A las puertas del Registro de la Propiedad Intelectual.
-Don Filisteo, ¡qué gusto volver a verle!
-Gracias, Porfirio, gracias
-Cuénteme, cómo le fue, se le ve un poco cansado, le creció la barba…
-Ni me recuerde Porfirio, ni me recuerde.
-Confíeme don Filisteo, nuestra amistad es grande, ya sabe, yo le protejo y usted me protege, ¿recuerda? Cuénteme.
-Se cavó
-Cómo
-Que se cavó
- Qué se ha acabado
-El mundo
-¿El mundo?
-Sí, mi mundo
-A ver hombre, venga tantito, siéntese aquí –postrados en un banco-. Don Filisteo, usted es una persona respetada, querida, admirada… Qué quiere decirme con que se acabó su mundo.
-No hombre, no. No es mi mundo el que se acabó, entiéndame. Es que de mi canción “El mundo se va acabar” ya sólo me quedan los derechos por “se cavó”.
-¿Eh?
-Todo empezó porque hice una denuncia pública a un grupo de son por no darme los respectivos créditos. ¿Comprende?
-Ajá, ¿Le faltaba un número de cuenta o…?
-¡Qué número de cuenta ni que ocho cuartos! ¿Que no sabe lo que representa tener los derechos de autor sobre una obra?
-Sí, hombre, sí. Déjeme entender que es algo así como que yo registro una obra ante un organismo oficial y entre ese organismo y yo existe un complot, ¿no? Donde por “ley” si a alguien se le ocurre copiar la obra debe… pagar una lanita o por lo menos rezar el padrenuestro cambiando Amén por el nombre del autor... ¿no es así?

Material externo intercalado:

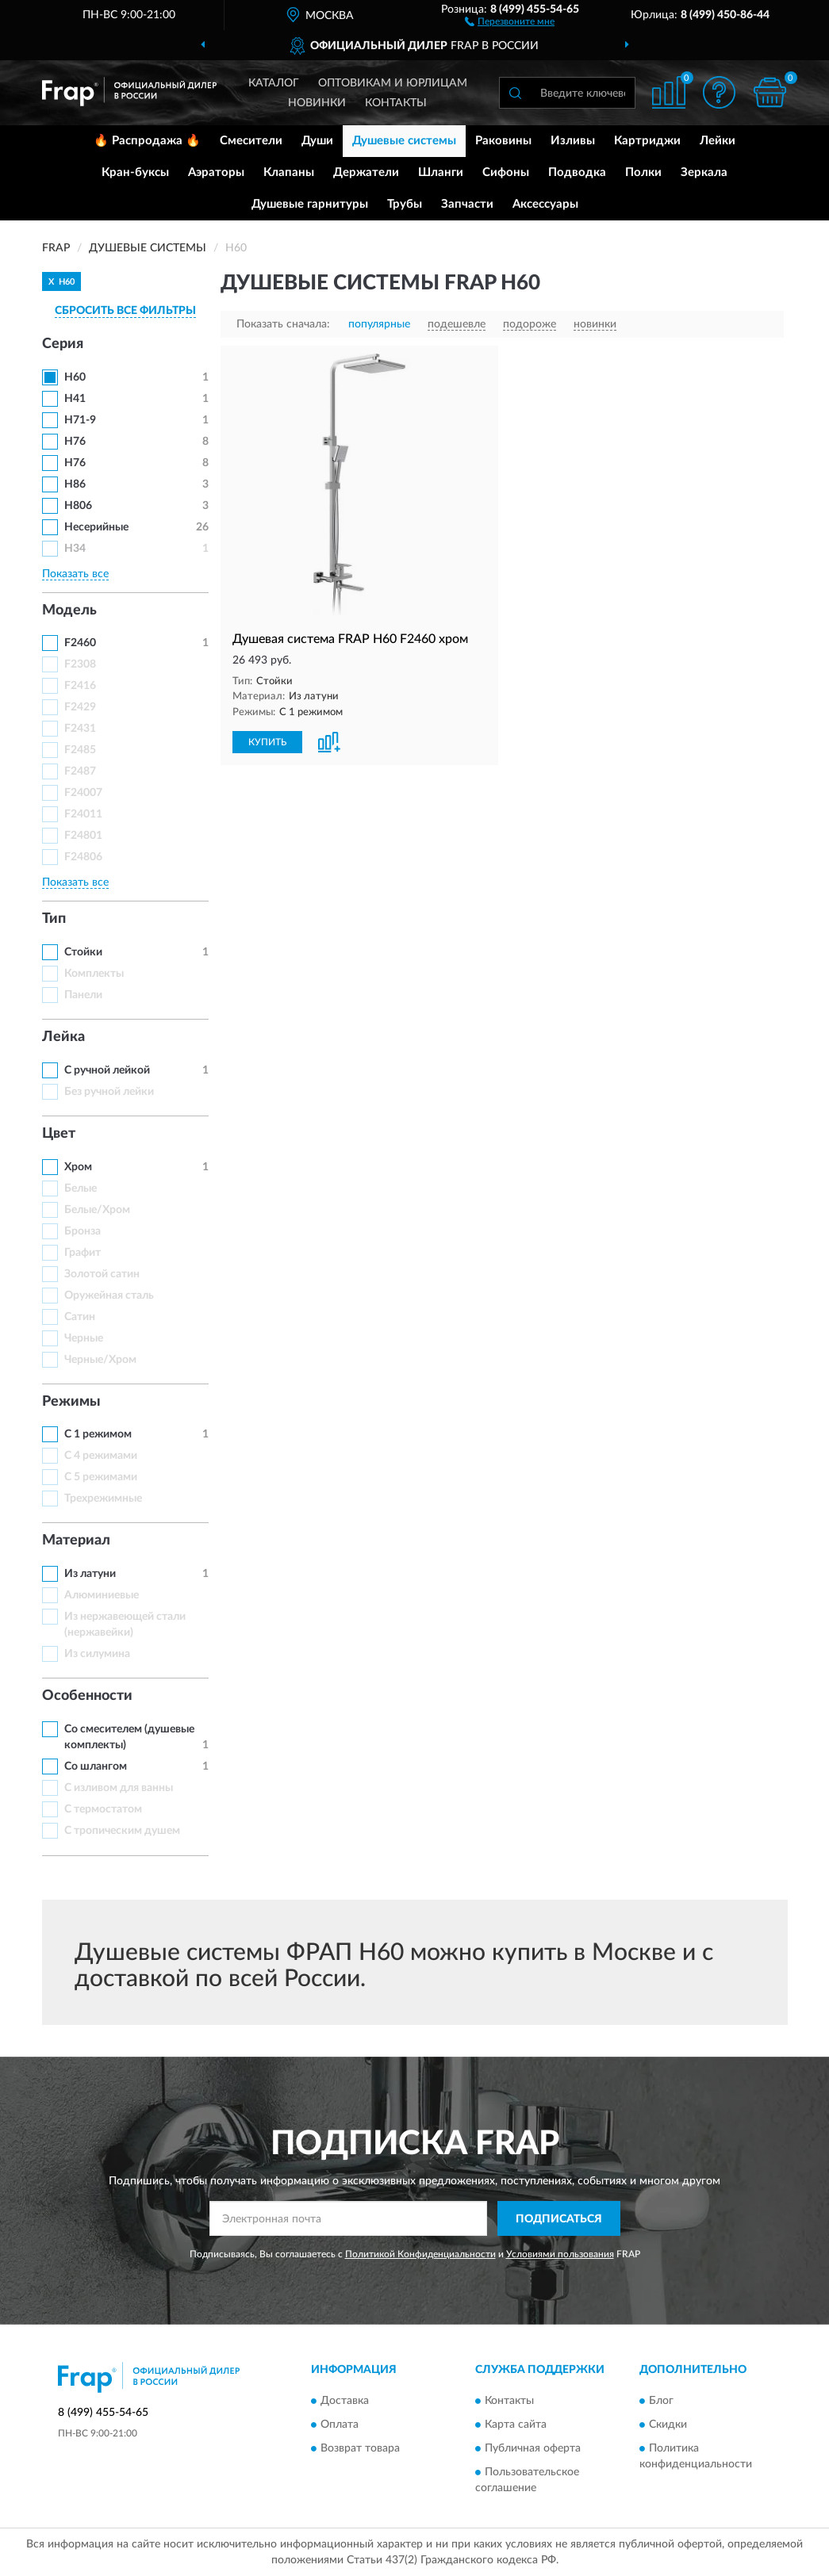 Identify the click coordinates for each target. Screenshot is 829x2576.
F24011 (83, 814)
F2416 (80, 685)
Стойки (83, 952)
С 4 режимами (100, 1455)
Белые (80, 1188)
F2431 (80, 728)
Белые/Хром (97, 1209)
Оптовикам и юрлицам (392, 83)
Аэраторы (216, 172)
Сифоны (505, 172)
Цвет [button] (58, 1134)
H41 (75, 398)
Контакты (396, 103)
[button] (510, 20)
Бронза (82, 1231)
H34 (75, 548)
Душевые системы (404, 141)
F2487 (80, 771)
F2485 (80, 750)
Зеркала (704, 172)
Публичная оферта (533, 2448)
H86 (75, 484)
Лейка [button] (63, 1037)
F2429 (80, 707)
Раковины (503, 141)
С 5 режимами (100, 1477)
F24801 (83, 835)
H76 (75, 441)
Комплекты (94, 973)
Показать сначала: (283, 324)
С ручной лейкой (107, 1070)
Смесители (251, 141)
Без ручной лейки (109, 1091)
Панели (83, 995)
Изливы (573, 141)
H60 (75, 377)
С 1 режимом (98, 1434)
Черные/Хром (100, 1359)
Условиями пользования (560, 2254)
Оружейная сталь (109, 1295)
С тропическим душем (122, 1830)
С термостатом (103, 1809)
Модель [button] (69, 610)
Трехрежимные (103, 1498)
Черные (83, 1338)
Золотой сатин (102, 1274)
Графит (82, 1252)
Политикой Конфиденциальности (420, 2254)
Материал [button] (76, 1540)
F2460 (80, 643)
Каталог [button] (273, 83)
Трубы (404, 204)
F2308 (80, 664)
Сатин (79, 1316)
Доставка (344, 2400)
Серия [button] (62, 344)
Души (317, 141)
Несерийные (96, 527)
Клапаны (288, 172)
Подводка (577, 172)
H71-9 (80, 420)
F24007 (83, 792)
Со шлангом (95, 1766)
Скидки (668, 2424)
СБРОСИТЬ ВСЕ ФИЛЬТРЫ (125, 310)
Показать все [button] (75, 574)
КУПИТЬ (267, 742)
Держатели (366, 172)
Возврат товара (360, 2448)
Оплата (339, 2424)
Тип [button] (54, 919)
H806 (78, 505)
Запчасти (467, 204)
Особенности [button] (87, 1696)
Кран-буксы (135, 172)
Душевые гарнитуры (309, 204)
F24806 (83, 857)
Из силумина (97, 1653)
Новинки (317, 103)
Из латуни (90, 1573)
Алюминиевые (101, 1595)
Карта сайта (516, 2424)
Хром (78, 1167)
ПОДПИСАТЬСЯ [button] (559, 2219)
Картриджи (647, 141)
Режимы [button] (71, 1402)
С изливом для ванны (118, 1787)
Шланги (440, 172)
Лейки (717, 141)
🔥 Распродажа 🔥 (147, 141)
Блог (661, 2400)
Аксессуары (545, 204)
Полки (643, 172) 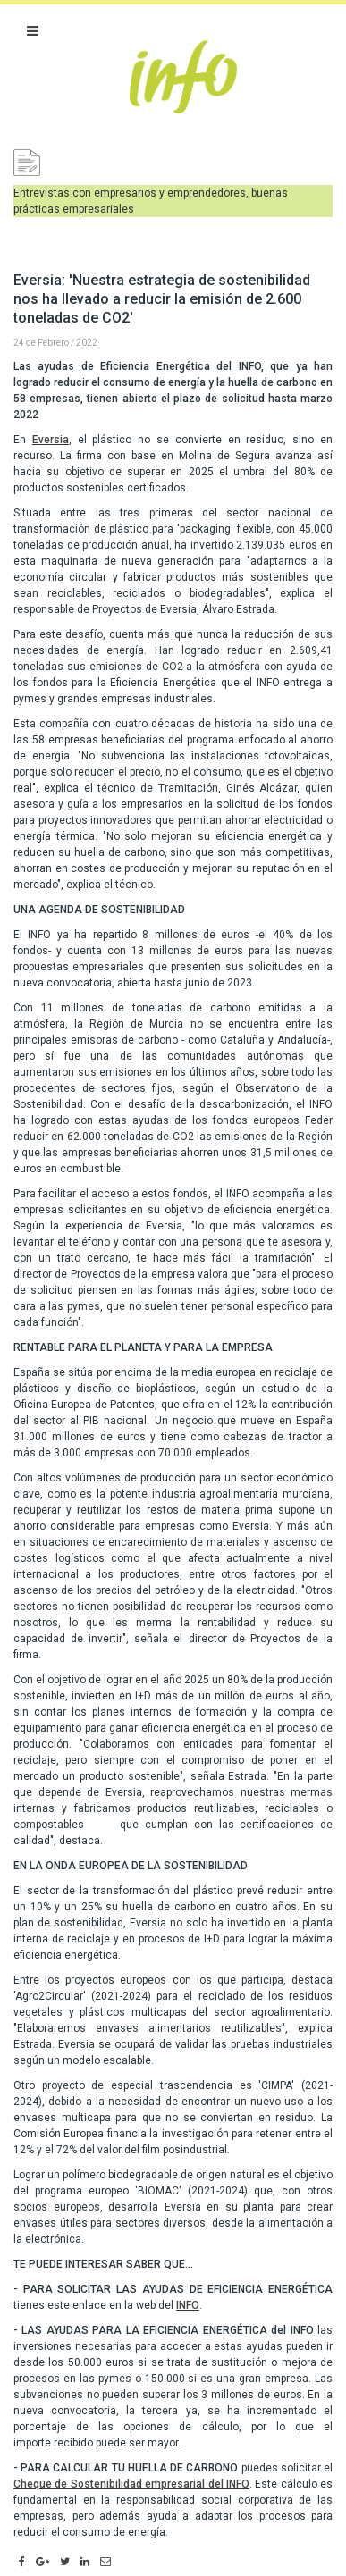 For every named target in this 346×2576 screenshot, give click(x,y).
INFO (187, 2305)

-Le cuento: Un grupo de son copió mi frase “El mundo se va a acabar” en uno de sus sones. El lunes siguiente vine al Registro e intenté poner la denuncia correspondiente, el funcionario me dijo que dos horas antes había llegado un joven para registrar la frase a su nombre. Como comprenderás, salí furioso del Registro y me encaminé hacia la papelería que está debajo de mi casa a comprar unos formularios para registrar “Un mundo se va a acabar”. Por aquello de los horarios institucionales y las enormes distancias de la ciudad fue hasta el día siguiente que pude regresar a registrar mi nueva obra maestra. Al pie de la ventanilla el funcionario me dijo que otro joven había registrado la misma frase una hora antes. Imagínese con qué cara regresé a la papelería.
-Me imagino, don Filisteo, me lo imagino perfectamente.
-El miércoles suena mi despertador a las 4 de la mañana y sin desayunar encaminé hacia el Registro. Cuando llego, la fila para entrar le da la vuelta al edificio. Por pericia profesional comienzo a preguntar a la gente que esperaba para registrar su obra que a qué departamento iban. Todos me respondieron que a Propiedad Intelectual. Mañoso yo decidí preguntarles a cada uno que me ayudaran a rellenar los formularios y así podría yo indagar lo que registraban.
-Qué acción tan inteligente don Filisteo.
-Al primero que le pregunté me dijo que iba a registrar “Qué mundo se va a acabar”, el segundo registraba “Segismundo se va a acabar”, el tercero “El mundo se va a cavar” el cuarto “Segismundo se acabó”, el quinto “Qué mundo se va a cavar”, el sexto “Un mundo que se cavó”… y así hasta que cuando llegué a la ventanilla de registro los únicos vocablos que quedaban por registrar eran “se cavó”.
-Ajá, creo que ya le entiendo.
-No estoy seguro de que me entienda.
-Bueno, entiendo que usted creó una frase y por lo que se ve, hay un grupo de gente que se levanta muy temprano cada mañana para chingarle.
-Así es la administración, Porfirio, una decepción.
-Pero bueno don Filisteo, usted es músico, no registrador de palabras. ¿Quién puede considerarse dueño del habla? ¿No es un bien común? ¿De toda la comunidad? A fin de cuentas la lengua se alimenta del habla. Así ha sido siempre.
-Y los buitres de la carroña.
-Ajá, fíjese qué bien lo ha entendido.